→ GOAL OF THE EXERCISE:
In the data below, find each line containing the string "ভজনক" and return it.

**** DATA SHOWN

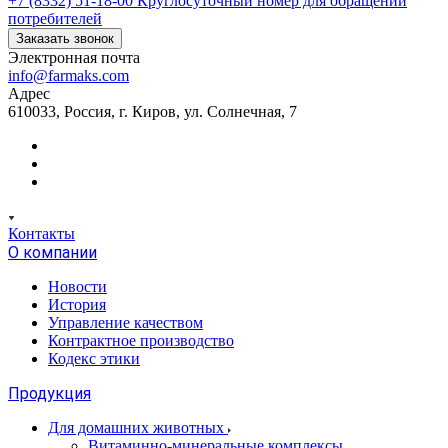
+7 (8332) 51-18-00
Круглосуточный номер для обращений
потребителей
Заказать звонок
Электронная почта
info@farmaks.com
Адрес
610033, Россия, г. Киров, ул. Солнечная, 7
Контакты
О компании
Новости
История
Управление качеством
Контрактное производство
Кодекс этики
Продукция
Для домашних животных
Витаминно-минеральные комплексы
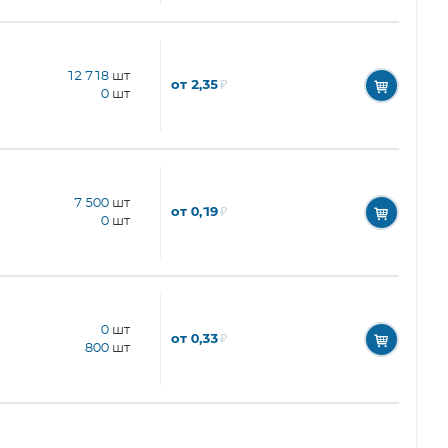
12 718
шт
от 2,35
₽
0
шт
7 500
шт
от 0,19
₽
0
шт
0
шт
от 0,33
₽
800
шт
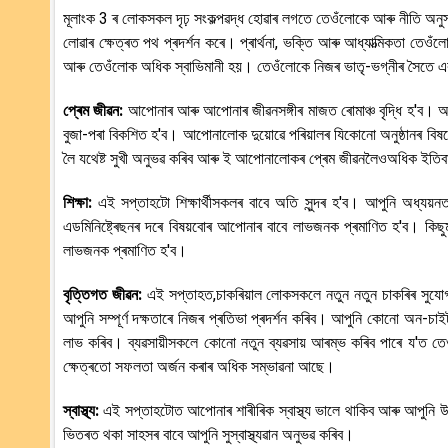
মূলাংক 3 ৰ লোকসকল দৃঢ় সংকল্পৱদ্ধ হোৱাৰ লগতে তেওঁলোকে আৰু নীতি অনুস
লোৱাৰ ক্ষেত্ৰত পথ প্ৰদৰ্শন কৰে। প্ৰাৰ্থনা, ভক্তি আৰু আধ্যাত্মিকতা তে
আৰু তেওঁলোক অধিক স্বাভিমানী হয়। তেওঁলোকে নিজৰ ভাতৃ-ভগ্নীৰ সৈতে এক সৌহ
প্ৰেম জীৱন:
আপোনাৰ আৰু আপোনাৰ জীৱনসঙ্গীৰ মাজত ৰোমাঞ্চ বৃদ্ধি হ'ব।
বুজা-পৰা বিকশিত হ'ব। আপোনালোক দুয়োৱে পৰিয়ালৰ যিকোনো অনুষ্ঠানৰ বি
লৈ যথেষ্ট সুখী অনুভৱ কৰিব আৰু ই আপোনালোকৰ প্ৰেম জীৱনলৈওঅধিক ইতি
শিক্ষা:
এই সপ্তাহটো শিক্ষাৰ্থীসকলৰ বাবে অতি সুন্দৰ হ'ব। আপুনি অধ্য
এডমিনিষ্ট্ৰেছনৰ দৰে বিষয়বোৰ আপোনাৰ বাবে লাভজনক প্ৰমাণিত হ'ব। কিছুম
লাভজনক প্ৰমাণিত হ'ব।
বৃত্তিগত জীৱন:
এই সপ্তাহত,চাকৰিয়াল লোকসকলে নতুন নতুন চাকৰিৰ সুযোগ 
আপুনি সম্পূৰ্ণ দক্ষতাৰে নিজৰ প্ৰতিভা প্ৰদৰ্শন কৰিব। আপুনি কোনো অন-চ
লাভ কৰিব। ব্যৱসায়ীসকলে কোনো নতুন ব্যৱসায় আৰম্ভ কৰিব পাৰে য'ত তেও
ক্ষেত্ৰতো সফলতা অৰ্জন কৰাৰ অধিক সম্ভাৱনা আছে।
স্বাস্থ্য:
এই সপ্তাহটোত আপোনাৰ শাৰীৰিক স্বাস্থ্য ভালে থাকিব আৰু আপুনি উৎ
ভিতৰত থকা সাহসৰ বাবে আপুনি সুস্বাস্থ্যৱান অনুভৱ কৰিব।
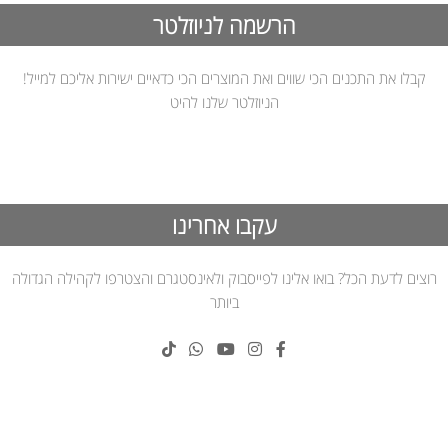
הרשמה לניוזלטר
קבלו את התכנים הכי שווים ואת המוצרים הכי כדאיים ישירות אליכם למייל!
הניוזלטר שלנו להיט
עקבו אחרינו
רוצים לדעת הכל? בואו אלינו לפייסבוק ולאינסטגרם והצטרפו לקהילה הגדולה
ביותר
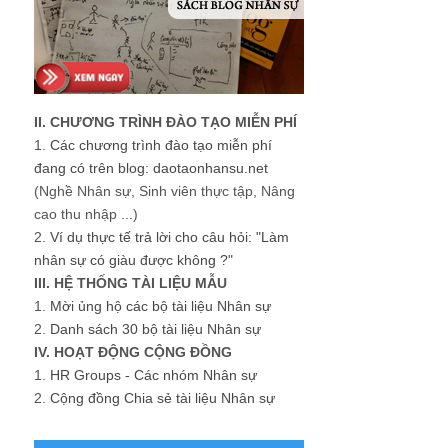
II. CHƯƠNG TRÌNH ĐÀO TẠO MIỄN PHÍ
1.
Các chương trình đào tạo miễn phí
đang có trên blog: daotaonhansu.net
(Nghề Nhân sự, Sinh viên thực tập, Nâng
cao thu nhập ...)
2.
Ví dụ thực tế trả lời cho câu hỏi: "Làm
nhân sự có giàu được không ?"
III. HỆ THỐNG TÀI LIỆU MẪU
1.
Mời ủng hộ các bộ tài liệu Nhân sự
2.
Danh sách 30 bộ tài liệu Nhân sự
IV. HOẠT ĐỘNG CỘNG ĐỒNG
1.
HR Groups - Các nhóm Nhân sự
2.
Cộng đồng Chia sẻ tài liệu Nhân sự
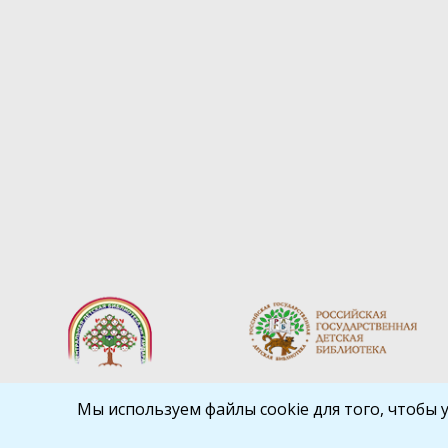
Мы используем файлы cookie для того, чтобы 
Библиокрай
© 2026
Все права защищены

********

→ YOUR SOLUTION:
এডমিনিষ্ট্ৰেছনৰ দৰে বিষয়বোৰ আপোনাৰ বাবে লাভজনক প্ৰমাণিত হ'ব। কিছুম
লাভজনক প্ৰমাণিত হ'ব।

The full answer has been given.